One important consideration is the difference in specific clinical subtypes of ADHD. These include ADHD, Inattentive Presentation, ADHD, Hyperactivity-Impulsive Presentation, and ADHD, Combined Presentation, which is a combination of both inattentive and hyperactive-impulsive behaviors. In addition, when considering the specific traits within these subtypes, the severity of any specific behavior also varies. For example, one individual may demonstrate impulsive blurting out and interrupting behaviors to a more severe degree than another. Or, an individual may demonstrate organizational deficits to a severe, moderate, or milder degree compared to their peers. Another aspect that can make the face of ADHD look more confusing among individuals is that there is often another co-occurring disorder such as an anxiety disorder, another behavioral disorder, or a mood disorder.

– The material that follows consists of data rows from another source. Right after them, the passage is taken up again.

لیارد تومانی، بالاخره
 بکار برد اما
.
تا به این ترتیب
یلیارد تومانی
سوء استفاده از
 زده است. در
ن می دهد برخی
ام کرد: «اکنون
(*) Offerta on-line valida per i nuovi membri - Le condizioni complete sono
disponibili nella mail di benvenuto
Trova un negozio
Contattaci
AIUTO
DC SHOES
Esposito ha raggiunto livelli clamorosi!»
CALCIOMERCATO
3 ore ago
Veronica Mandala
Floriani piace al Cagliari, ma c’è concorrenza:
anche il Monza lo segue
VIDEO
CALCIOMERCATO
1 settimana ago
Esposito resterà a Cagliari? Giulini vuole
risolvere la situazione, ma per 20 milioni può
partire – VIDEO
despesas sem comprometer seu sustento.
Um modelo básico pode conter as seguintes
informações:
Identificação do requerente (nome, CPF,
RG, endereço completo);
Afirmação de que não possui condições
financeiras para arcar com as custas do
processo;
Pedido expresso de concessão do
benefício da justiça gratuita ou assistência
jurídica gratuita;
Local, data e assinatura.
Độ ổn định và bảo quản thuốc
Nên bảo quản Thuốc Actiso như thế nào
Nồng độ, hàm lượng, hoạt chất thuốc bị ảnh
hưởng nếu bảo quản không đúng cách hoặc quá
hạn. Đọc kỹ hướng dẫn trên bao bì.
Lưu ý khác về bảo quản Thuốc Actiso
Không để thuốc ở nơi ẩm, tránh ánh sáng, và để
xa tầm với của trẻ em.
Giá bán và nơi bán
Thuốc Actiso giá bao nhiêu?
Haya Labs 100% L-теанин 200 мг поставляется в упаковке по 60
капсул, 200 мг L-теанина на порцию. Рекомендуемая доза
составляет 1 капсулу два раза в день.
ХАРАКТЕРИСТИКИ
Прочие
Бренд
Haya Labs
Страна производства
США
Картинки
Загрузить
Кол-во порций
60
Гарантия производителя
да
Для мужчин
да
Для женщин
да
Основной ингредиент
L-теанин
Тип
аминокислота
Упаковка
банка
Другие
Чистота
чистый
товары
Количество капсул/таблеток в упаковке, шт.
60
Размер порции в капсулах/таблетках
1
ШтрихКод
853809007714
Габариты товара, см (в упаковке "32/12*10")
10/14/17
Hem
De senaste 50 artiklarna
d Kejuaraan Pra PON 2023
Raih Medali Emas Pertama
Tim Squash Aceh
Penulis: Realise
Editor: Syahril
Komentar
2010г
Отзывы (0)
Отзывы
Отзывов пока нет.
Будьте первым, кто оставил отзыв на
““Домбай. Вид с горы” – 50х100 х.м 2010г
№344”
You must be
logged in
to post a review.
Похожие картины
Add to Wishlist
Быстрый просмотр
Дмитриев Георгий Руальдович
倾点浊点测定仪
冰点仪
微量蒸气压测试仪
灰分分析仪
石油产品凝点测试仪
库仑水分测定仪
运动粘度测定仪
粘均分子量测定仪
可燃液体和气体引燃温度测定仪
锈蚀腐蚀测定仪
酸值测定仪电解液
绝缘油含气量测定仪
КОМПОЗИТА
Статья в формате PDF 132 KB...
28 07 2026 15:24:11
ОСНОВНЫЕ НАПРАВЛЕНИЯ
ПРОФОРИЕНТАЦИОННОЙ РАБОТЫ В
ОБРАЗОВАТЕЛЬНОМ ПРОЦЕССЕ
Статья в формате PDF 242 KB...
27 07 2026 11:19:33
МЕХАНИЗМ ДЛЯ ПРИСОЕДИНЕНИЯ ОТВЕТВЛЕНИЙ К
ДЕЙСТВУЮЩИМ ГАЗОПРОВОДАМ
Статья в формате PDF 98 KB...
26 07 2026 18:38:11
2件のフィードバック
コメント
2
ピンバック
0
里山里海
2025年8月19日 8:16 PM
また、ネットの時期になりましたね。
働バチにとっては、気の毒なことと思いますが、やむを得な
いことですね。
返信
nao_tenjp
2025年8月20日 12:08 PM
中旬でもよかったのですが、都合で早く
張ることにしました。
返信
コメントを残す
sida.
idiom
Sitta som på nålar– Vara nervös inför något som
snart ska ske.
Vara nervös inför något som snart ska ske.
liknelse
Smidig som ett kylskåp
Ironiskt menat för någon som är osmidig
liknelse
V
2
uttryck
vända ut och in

Given the variation of the phenotype (observable characteristics) of ADHD as well as varying aspects of an individual, it often helps to identify the specific areas of deficit that are present for the individual in order to provide the most effective intervention plan as opposed to pre-determining an intervention plan based solely on the ADHD diagnosis itself. This can occur through a more comprehensive clinical evaluation or through individuals / team members who know the child well specifically identifying behavioral pattern areas that are most problematic.